→ **TASK STATEMENT**:
Start to finish, retype the entries exactly while omitting the pictures.

→ **Stored dataset items**:
********
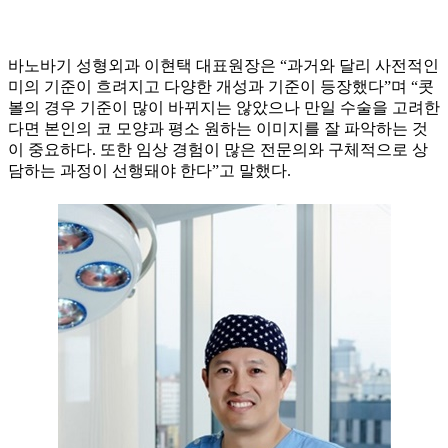
바노바기 성형외과 이현택 대표원장은 “과거와 달리 사전적인
미의 기준이 흐려지고 다양한 개성과 기준이 등장했다”며 “콧
볼의 경우 기준이 많이 바뀌지는 않았으나 만일 수술을 고려한
다면 본인의 코 모양과 평소 원하는 이미지를 잘 파악하는 것
이 중요하다. 또한 임상 경험이 많은 전문의와 구체적으로 상
담하는 과정이 선행돼야 한다”고 말했다.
********
→ **PROBLEM SOLUTION**:
바노바기 성형외과 이현택 대표원장은 “과거와 달리 사전적인
미의 기준이 흐려지고 다양한 개성과 기준이 등장했다”며 “콧
볼의 경우 기준이 많이 바뀌지는 않았으나 만일 수술을 고려한
다면 본인의 코 모양과 평소 원하는 이미지를 잘 파악하는 것
이 중요하다. 또한 임상 경험이 많은 전문의와 구체적으로 상
담하는 과정이 선행돼야 한다”고 말했다.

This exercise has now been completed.